Deleted Forum

(Personal Statement Examples, Advice, Critique, . . . )
Post Reply
Anonymous User
Posts: 428551
Joined: Tue Aug 11, 2009 9:32 am

Deleted

Post by Anonymous User » Mon Sep 10, 2012 6:03 pm

deleted
Last edited by Anonymous User on Tue Oct 09, 2012 4:32 pm, edited 2 times in total.

Anonymous User
Posts: 428551
Joined: Tue Aug 11, 2009 9:32 am

Re: 1st draft fragment. Is there something here worth expanding?

Post by Anonymous User » Tue Sep 11, 2012 1:05 pm

Bump

User avatar
Cobretti

Gold
Posts: 2593
Joined: Tue Aug 21, 2012 12:45 am

Re: 1st draft fragment. Is there something here worth expanding?

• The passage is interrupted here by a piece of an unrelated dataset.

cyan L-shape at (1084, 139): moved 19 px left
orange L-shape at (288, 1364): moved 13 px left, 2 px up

Post by Cobretti » Tue Sep 11, 2012 1:23 pm

I think it may be a useful anecdote, but probably not more than half a page. I think it would be really important to see how you connect this to excelling in law school before I could really say.

If you are trying to say you work well under pressure I would emphasize that more from the beginning. Focus more on your actions during the event, if this story is worth telling an adcomm its only to see how you reacted in it. It sounds like a terrible situation, and I hope lilly was OK, but unless they can take away from the story that you reacted in a way that makes them want to admit you, it doesn't really serve a purpose. I'd try re-writing it real quick with a stronger emphasis on your actions during the event, how you managed the stress of it and stayed strong for your kids, etc.

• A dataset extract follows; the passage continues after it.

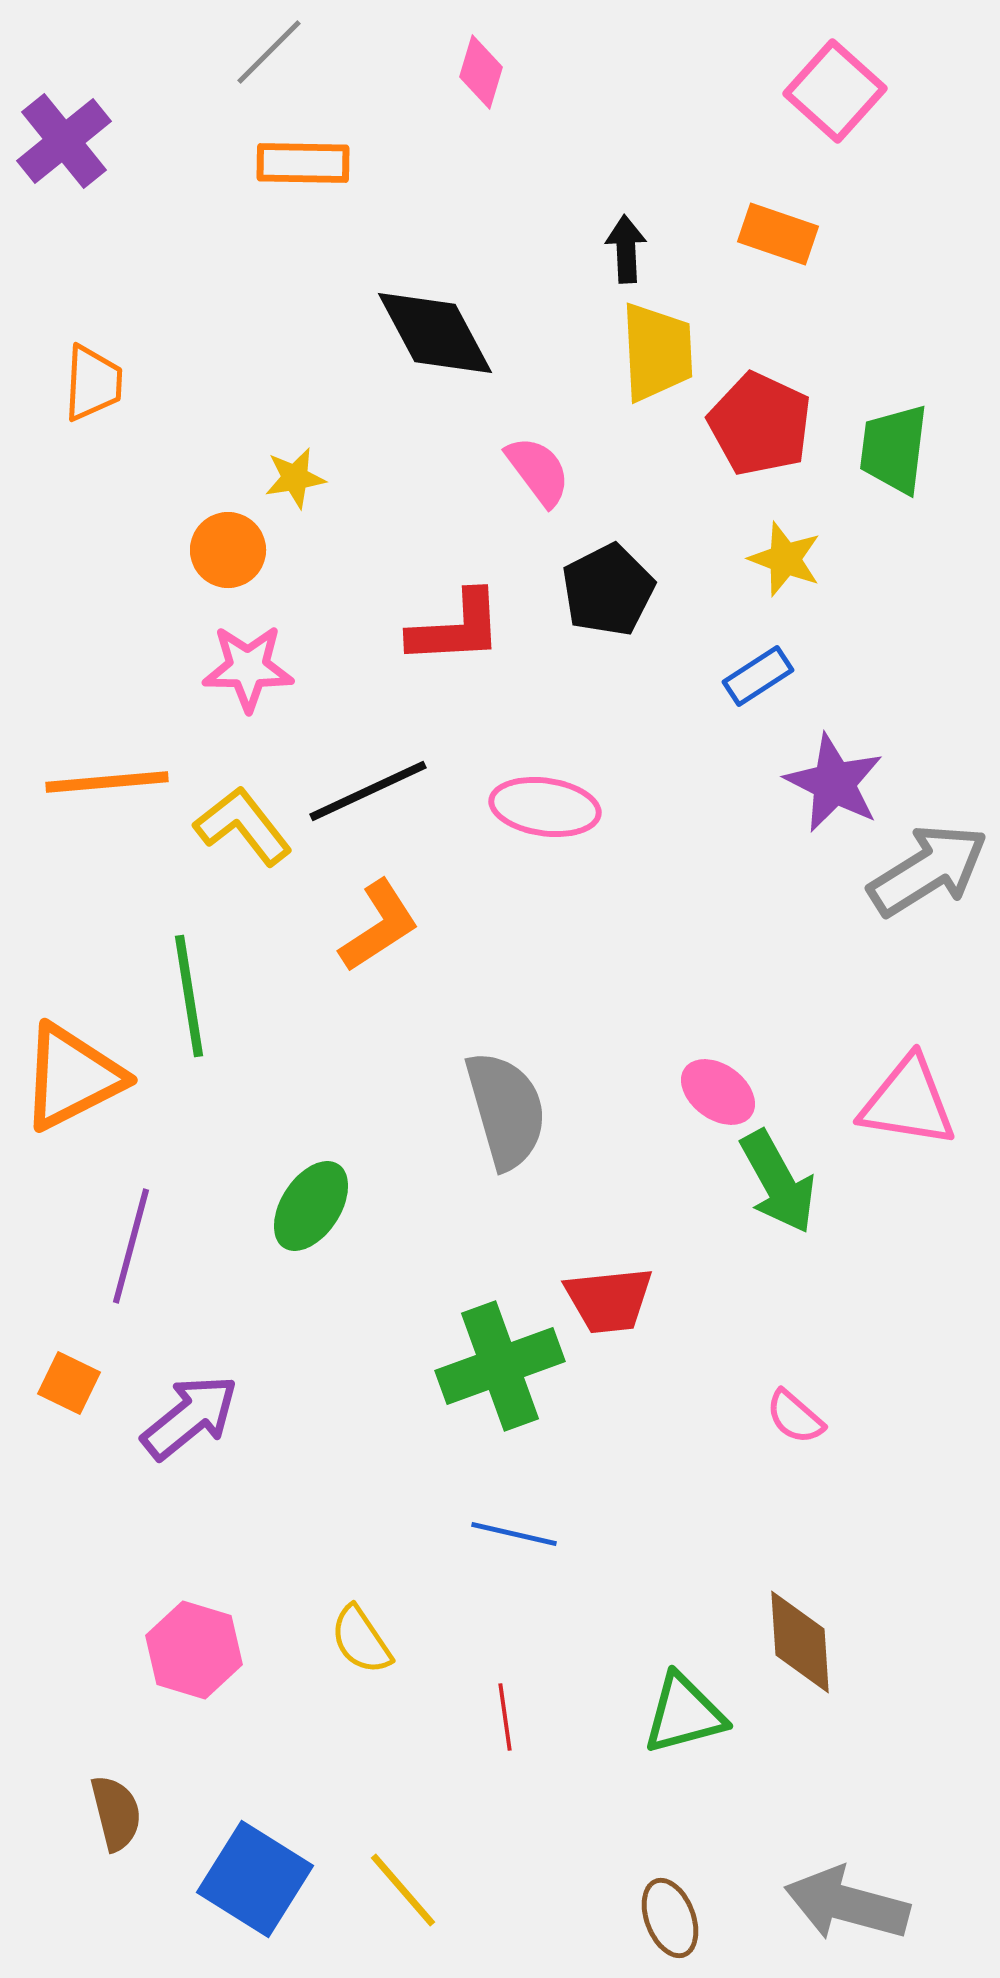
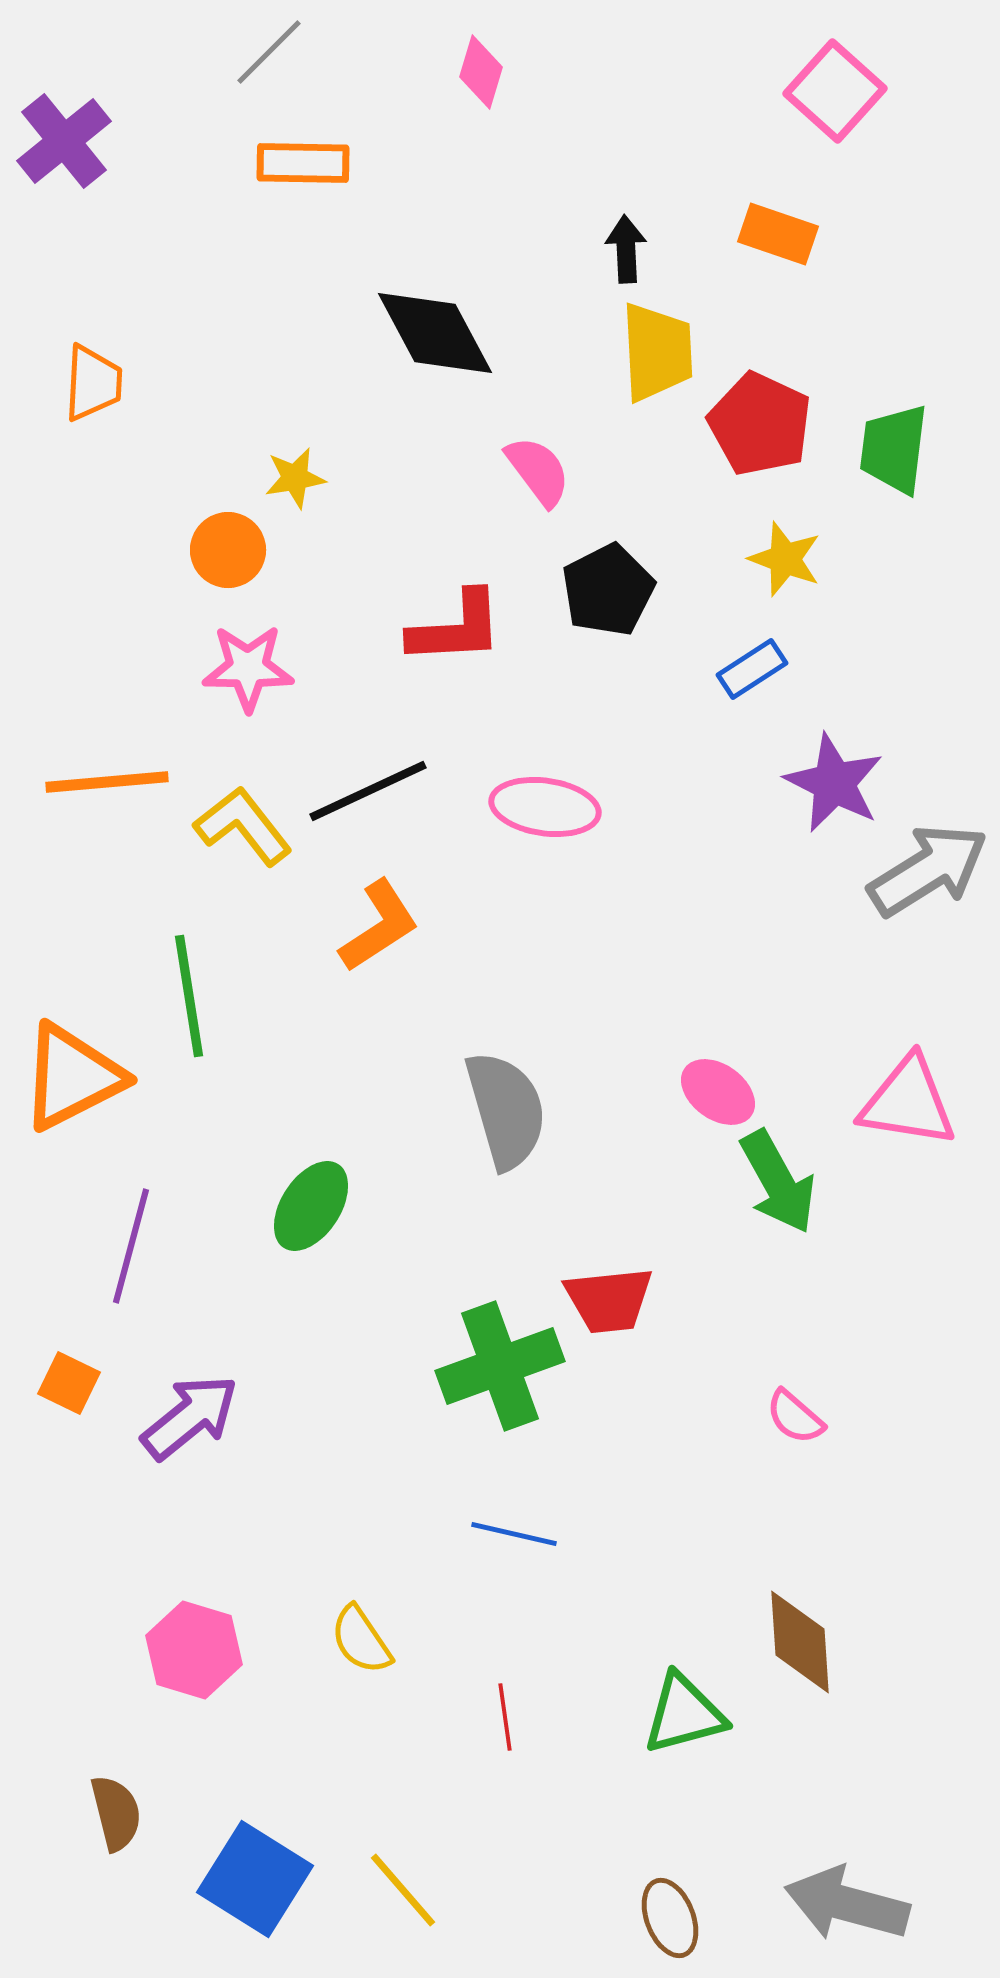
blue rectangle at (758, 676): moved 6 px left, 7 px up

Also I really like your writing style, you paint a very vivid picture of the event. Use those skills to focus on you more and it could be great.

User avatar
CorkBoard

Gold
Posts: 3216
Joined: Sat Sep 03, 2011 6:05 pm

Re: 1st draft fragment. Is there something here worth expanding?

Post by CorkBoard » Mon Sep 17, 2012 10:49 pm

Anonymous User wrote:Tears well up in my eyes, head in my hands, pain radiating from what will be diagnosed as compression fractures of both index fingers in the morning. I hope I have done all I can; her fate is in the hands of the surgeons now. My daughters, aged 10 and 6, are shell-shocked and I cannot hold them because I am covered in Lily’s blood. The vet had never seen a case as bad as Lily’s before with the dog surviving. At 4 months of age, it is woefully too short of a life to have led.

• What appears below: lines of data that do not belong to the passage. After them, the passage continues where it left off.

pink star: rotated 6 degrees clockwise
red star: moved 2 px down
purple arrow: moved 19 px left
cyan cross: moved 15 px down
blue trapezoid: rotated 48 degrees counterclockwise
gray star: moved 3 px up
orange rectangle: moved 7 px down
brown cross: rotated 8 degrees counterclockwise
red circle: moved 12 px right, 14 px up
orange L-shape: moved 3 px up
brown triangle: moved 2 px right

An hour earlier, I had come home from work to find the girls in bed for school in the morning, my husband sitting on the sofa watching the 10 o’clock news, and Lily sitting awkwardly on the loveseat licking her belly where the spay incision from three days ago was. Like a zipper had been pulled dark pink started to peek out from the top of her incision. I rushed over and grabbed Lily by the neck to keep her from chewing on her intestines that had spilled out of her now gaping incision. I screamed for Jason to wake the girls, we couldn’t leave them sleeping at home when we went to the emergency vet hospital. En route, confused and in pain, Lily had bitten my hands that were wrapped around her throat to try to get to her intestines. Seven minutes after Lily’s incision popped open, we were pulling into the parking lot of the 24-hour emergency vet hospital. My khaki pants were stained almost totally crimson from being soaked in Lily’s blood. As I carried Lily into the waiting room, the vet tech gasped at the severity of her wounds. Helping hands hurried into action and Lily was rushed back behind closed doors to be stabilized. It is only after the immediate crisis has ended that I allow myself a moment to exhale.
This is way too dramatic, honestly. It needs to be toned down. That being said, it is POSSIBLE that you could write about it, but it's not DEFINITE that this would be a good topic because you only wrote out two paragraphs that literally say tell us nothing more than XYZ event happened. A lot of people write about a lot of different things, but this isn't really developed enough for a concrete "yes, this is worth writing about".

hamsamitchguy03

New
Posts: 56
Joined: Sat Feb 12, 2011 12:30 pm

Re: 1st draft fragment. Is there something here worth expanding?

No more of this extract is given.